Maybe there’s genuine sentience there, maybe not. Maybe that text explains what’s happening, maybe not.

demarq · 1d ago
> Maybe that text explains what’s happening, maybe not

It would have been cool to see what prompt was used for that page!

numeri · 1d ago
Yes, so that one can use it for more creative writing exercises. It was pretty creative, I'll give it that.
MoonGhost · 1d ago
> Your browser is not compatible with Notion. Please upgrade to the latest browser version, or visit our help center for more information.

FireFox 113.0.2, how come?

vohk · 1d ago
That's a two year old release now. I think Notion may have a fair point on this one.
ramoz · 1d ago
For large codebases and task management, you can empower Claude Code with a simple filesystem framework. https://x.com/backnotprop/status/1929020702453100794

It sees everything it needs to in one pass, no extra reasoning or instruction tokens around things like MCP that abstract and create hops to simple understanding of where things are at.

ramoz · 1d ago
There is something here about the native filesystem and tooling. & some type of insight into what agentic software engineering will look like - I mostly feel like an orchestrator, or validator in the terminal window next to Claude Code where i run tests/related things.
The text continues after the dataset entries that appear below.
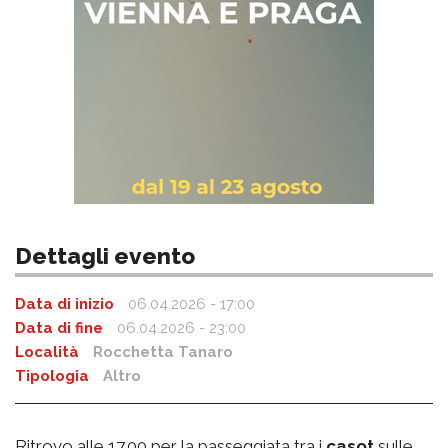
Dettagli evento
Data di inizio
06.04.2026 - 17:00
Data di fine
06.04.2026 - 23:00
Località
Rocchetta Tanaro
Tipologia
Altro
Ritrovo alle 17.00 per la passeggiata tra i
casot
sulle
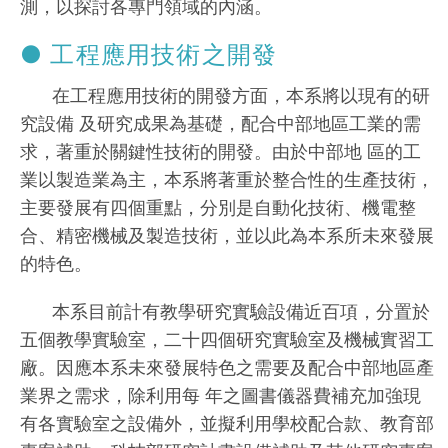
測，以探討各專門領域的內涵。
● 工程應用技術之開發
在工程應用技術的開發方面，本系將以現有的研
究設備 及研究成果為基礎，配合中部地區工業的需
求，著重於關鍵性技術的開發。由於中部地 區的工
業以製造業為主，本系將著重於整合性的生產技術，
主要發展有四個重點，分別是自動化技術、機電整
合、精密機械及製造技術，並以此為本系所未來發展
的特色。
本系目前計有教學研究實驗設備近百項，分置於
五個教學實驗室，二十四個研究實驗室及機械實習工
廠。因應本系未來發展特色之需要及配合中部地區產
業界之需求，除利用每 年之圖書儀器費補充加強現
有各實驗室之設備外，並擬利用學校配合款、教育部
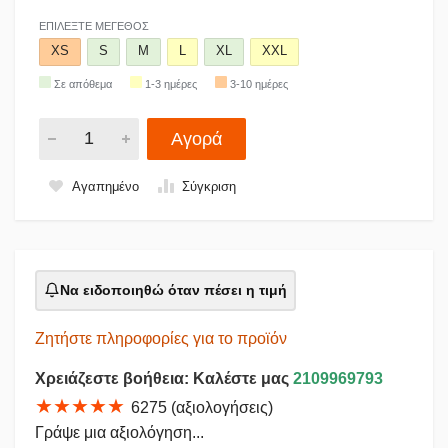
ΕΠΙΛΈΞΤΕ ΜΈΓΕΘΟΣ
XS
S
M
L
XL
XXL
Σε απόθεμα
1-3 ημέρες
3-10 ημέρες
Αγορά
Αγαπημένο
Σύγκριση
Να ειδοποιηθώ όταν πέσει η τιμή
Ζητήστε πληροφορίες για το προϊόν
Χρειάζεστε βοήθεια: Καλέστε μας
2109969793
★★★★★
6275 (αξιολογήσεις)
Γράψε μια αξιολόγηση...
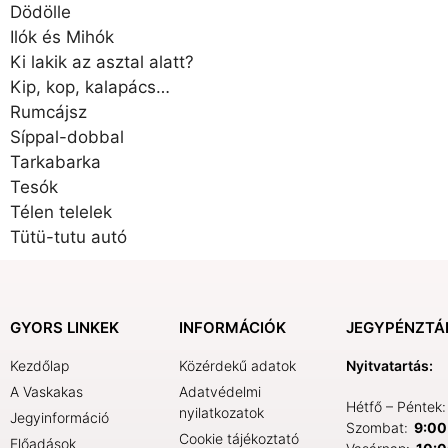
Dödölle
Ilók és Mihók
Ki lakik az asztal alatt?
Kip, kop, kalapács…
Rumcájsz
Síppal-dobbal
Tarkabarka
Tesók
Télen telelek
Tütü-tutu autó
GYORS LINKEK
INFORMÁCIÓK
JEGYPÉNZTÁ
Kezdőlap
Közérdekű adatok
Nyitvatartás:
A Vaskakas
Adatvédelmi
Hétfő – Péntek
nyilatkozatok
Jegyinformáció
Szombat:
9:00 
Cookie tájékoztató
Előadások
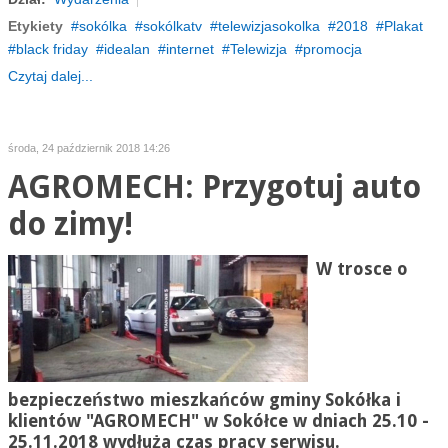
Etykiety
sokólka
sokólkatv
telewizjasokolka
2018
Plakat
black friday
idealan
internet
Telewizja
promocja
Czytaj dalej...
środa, 24 październik 2018 14:26
AGROMECH: Przygotuj auto
do zimy!
W trosce o
bezpieczeństwo mieszkańców gminy Sokółka i
klientów "AGROMECH" w Sokółce w dniach 25.10 -
25.11.2018 wydłuża czas pracy serwisu.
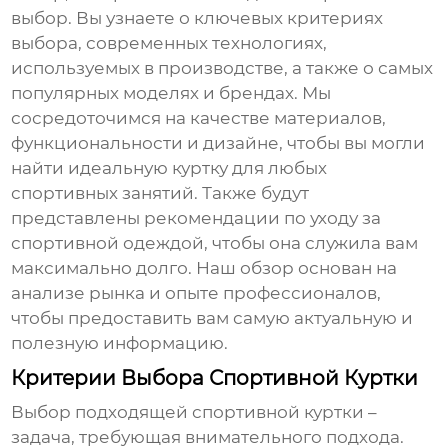
выбор. Вы узнаете о ключевых критериях
выбора, современных технологиях,
используемых в производстве, а также о самых
популярных моделях и брендах. Мы
сосредоточимся на качестве материалов,
функциональности и дизайне, чтобы вы могли
найти идеальную куртку для любых
спортивных занятий. Также будут
представлены рекомендации по уходу за
спортивной одеждой, чтобы она служила вам
максимально долго. Наш обзор основан на
анализе рынка и опыте профессионалов,
чтобы предоставить вам самую актуальную и
полезную информацию.
Критерии Выбора Спортивной Куртки
Выбор подходящей спортивной куртки –
задача, требующая внимательного подхода.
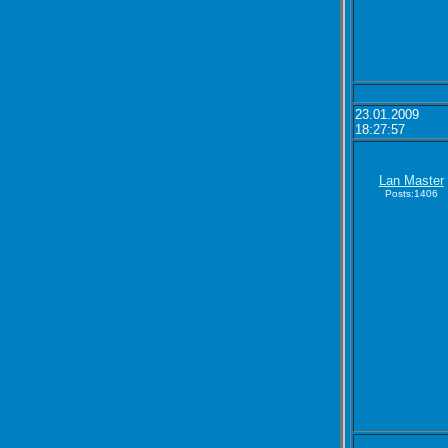
23.01.2009
18:27:57
Lan Master
Posts:1406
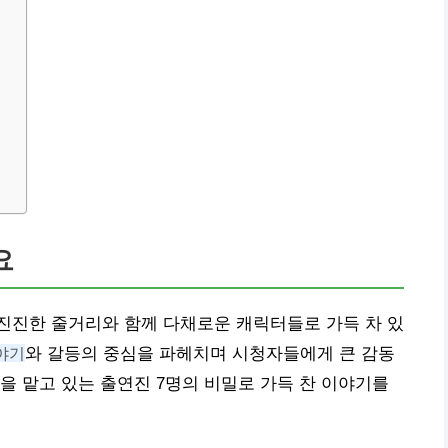
요
진진한 줄거리와 함께 다채로운 캐릭터들로 가득 차 있
야기
와 갈등의 중심을 파헤치며 시청자들에게 큰 감동
을 맡고 있는 출연진 7명의 비밀로 가득 찬 이야기를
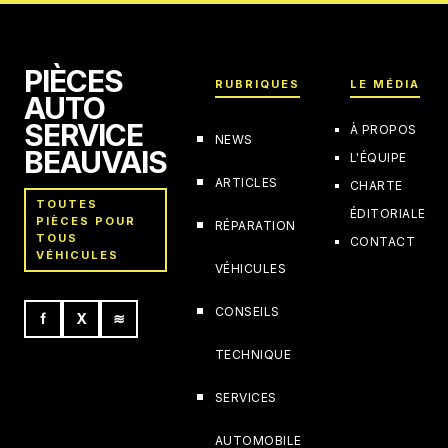
PIÈCES
RUBRIQUES
LE MÉDIA
AUTO
SERVICE
À PROPOS
NEWS
BEAUVAIS
L'ÉQUIPE
ARTICLES
CHARTE
TOUTES
ÉDITORIALE
PIÈCES POUR
RÉPARATION
TOUS
CONTACT
VÉHICULES
VÉHICULES
CONSEILS
f
X
≋
TECHNIQUE
SERVICES
AUTOMOBILE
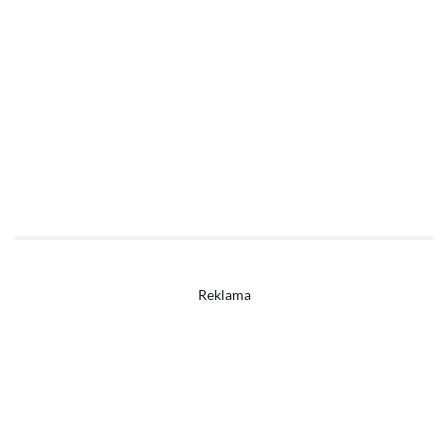
Reklama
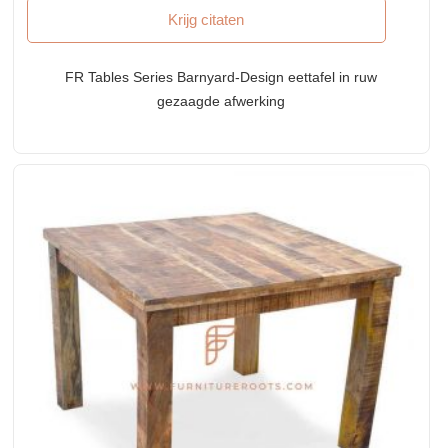
Krijg citaten
FR Tables Series Barnyard-Design eettafel in ruw
gezaagde afwerking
I was never a great terminal developer, I cant even type right - but Claude Code by far provides the best software engineering interface in there terms of LLM/agent UX.

owebmaster · 1d ago
I have nothing against LLM-generated content. But when publishing, make sure the content is displayed correctly and that it is enjoyable to read.
29athrowaway · 1d ago
If you want an example of a good analytical breakdown of some technology, look at this as an example: https://fabiensanglard.net/quake3/network.php

It is good because it highlights the relevant aspects of the design and you can use this, plus some other resources, to replicate the idea.

fullstackchris · 1d ago
also, i will say, (if we can trust the findings in these notes are relatively accurate of the real implementation) is a PERFECT example of the real level of complexity used in cutting edge configuration of using LLM... its not just some complex fancy prompt you give to a model in a chat window... there is so much important stuff happening behind the scenes... though i suppose the people who complain about LLMs hallucinating / screwing up havent tried claude code or any agentic work flows - or, it could be their architecture / code is so poorly written and poorly organized that even the LLM itself struggles to modify it properly
girvo · 1d ago
> or, it could be their architecture / code is so poorly written and poorly organized that even the LLM itself struggles to modify it properly

You wrote this like this is some rare occurrence, and not a description of a bulk of the production code that exists today, even at high level tech companies.

fullstackchris · 1d ago
interesting... the analysis finds that the MCP supports websockets as a transport... when there is big drama going on right now that anthropic said "they will never support that", folks hating SSE, and so on and so forth
numeri · 1d ago
Is the analysis right, or did the LLM hallucinate this?